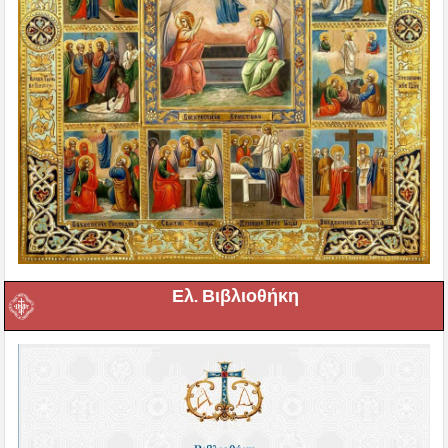
Ελ. Βιβλιοθήκη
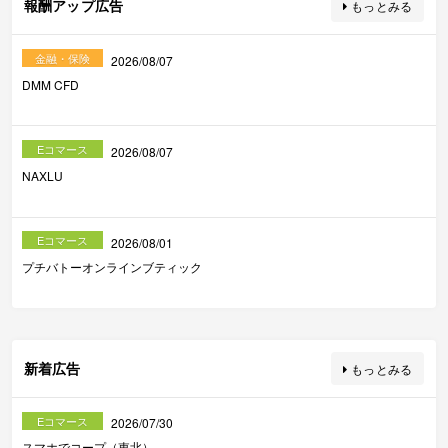
報酬アップ広告
もっとみる
金融・保険
2026/08/07
DMM CFD
Eコマース
2026/08/07
NAXLU
Eコマース
2026/08/01
プチバトーオンラインブティック
新着広告
もっとみる
Eコマース
2026/07/30
スマホでコープ（東北）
--
- Problem details -
Without the pictures, repeat all the records word for word.

- Exercise result -
Ελ. Βιβλιοθήκη
報酬アップ広告
もっとみる
金融・保険
2026/08/07
DMM CFD
Eコマース
2026/08/07
NAXLU
Eコマース
2026/08/01
プチバトーオンラインブティック
新着広告
もっとみる
Eコマース
2026/07/30
スマホでコープ（東北）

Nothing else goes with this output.